Os problemas disso são infinitos. Eu mal conseguiria começar a listar. O principal deles, porém, é que falar evangeliquês vai contra um dos principais mandamentos do cristianismo, que é espalhar o Evangelho. Como você vai espalhar o evangelho adequadamente usando uma ferramenta que serve principalmente para fechar o grupo em um gueto e afastá-lo das pessoas de fora? E nem é por mal. Chega um momento em que você está tão envolvido com as atividades da igreja que começa a falar lá fora do mesmo jeito que fala no meio do seu grupo. É natural.

Há uma linguagem dentro da igreja que é perfeitamente compreendida pelo público interno. Mas ao estender isso para quem não está na mesma vibe que você, surge o choque cultural. Você começa a ser mal compreendido. As pessoas já não entendem mais suas palavras. Elas já o acham ET por ir tanto a uma igreja. Agora começam a achá-lo ET por estar falando coisas sem sentido (na cabeça delas).

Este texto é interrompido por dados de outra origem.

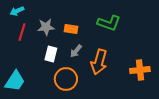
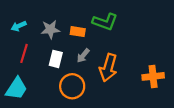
cyan arrow: (17, 11) -> (19, 26), moved
green L-shape: (109, 23) -> (105, 22), moved
red line: (22, 32) -> (24, 53), moved

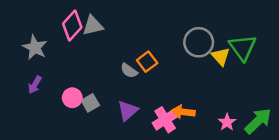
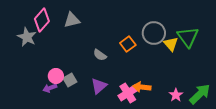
pink diamond: (72, 25) -> (42, 20), moved
orange square: (147, 62) -> (128, 44), moved
purple arrow: (35, 85) -> (50, 88), moved, turned 40

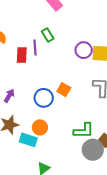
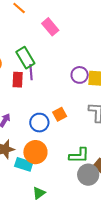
green rectangle: (48, 35) -> (25, 58), moved, size x1.5
orange square: (64, 90) -> (60, 114), turned 32
orange circle: (40, 127) -> (35, 152), size x1.5

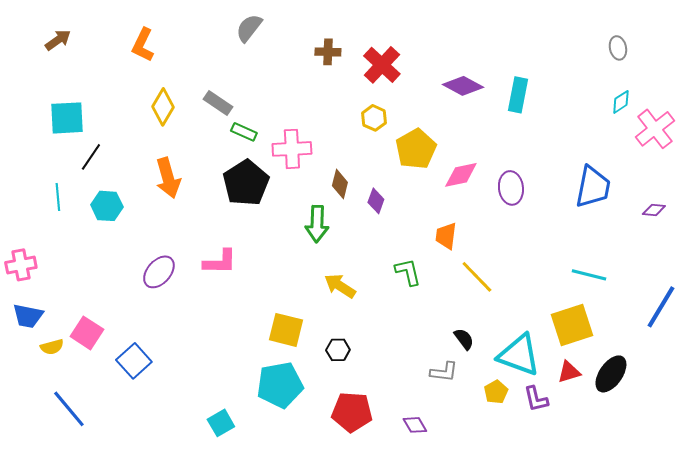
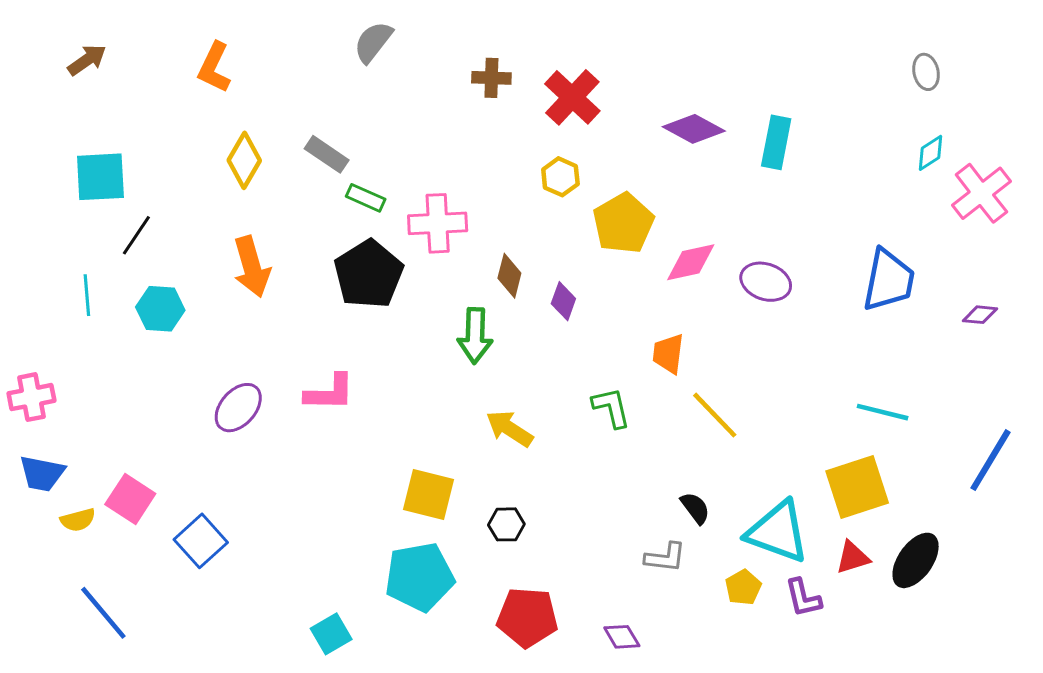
purple ellipse: (511, 188) -> (766, 282), turned -64

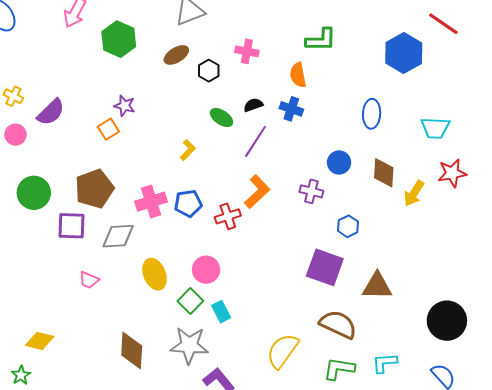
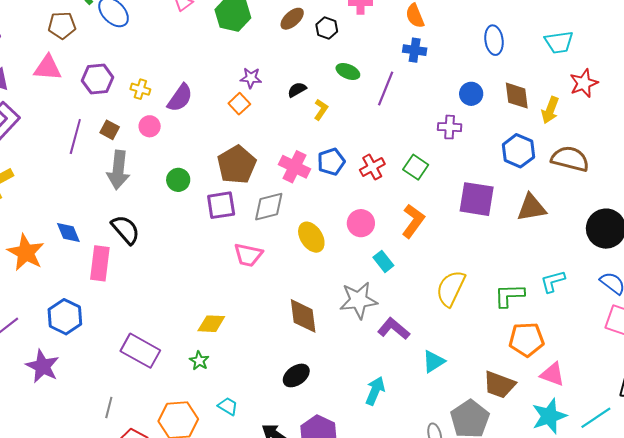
black semicircle: (253, 105) -> (297, 90), moved
orange L-shape: (257, 192) -> (413, 221), moved
green circle: (34, 193) -> (178, 180), size x0.7
pink cross: (151, 202) -> (295, 167), turned -36
blue hexagon: (348, 226) -> (518, 151), moved, size x1.5
pink trapezoid: (89, 280) -> (248, 255), size x1.4
green square: (190, 301) -> (416, 167), moved
brown semicircle: (338, 324) -> (570, 159), moved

Absurdamente, muitos cristãos não são perseguidos na família ou no trabalho por seu comportamento correto, mas, sim, por seu linguajar esquisito. Parecem, aos olhos dos outros, fanáticos. Principalmente quando, além das palavras esquisitas, começam a falar de assuntos que ninguém de fora entende (e nem quer entender).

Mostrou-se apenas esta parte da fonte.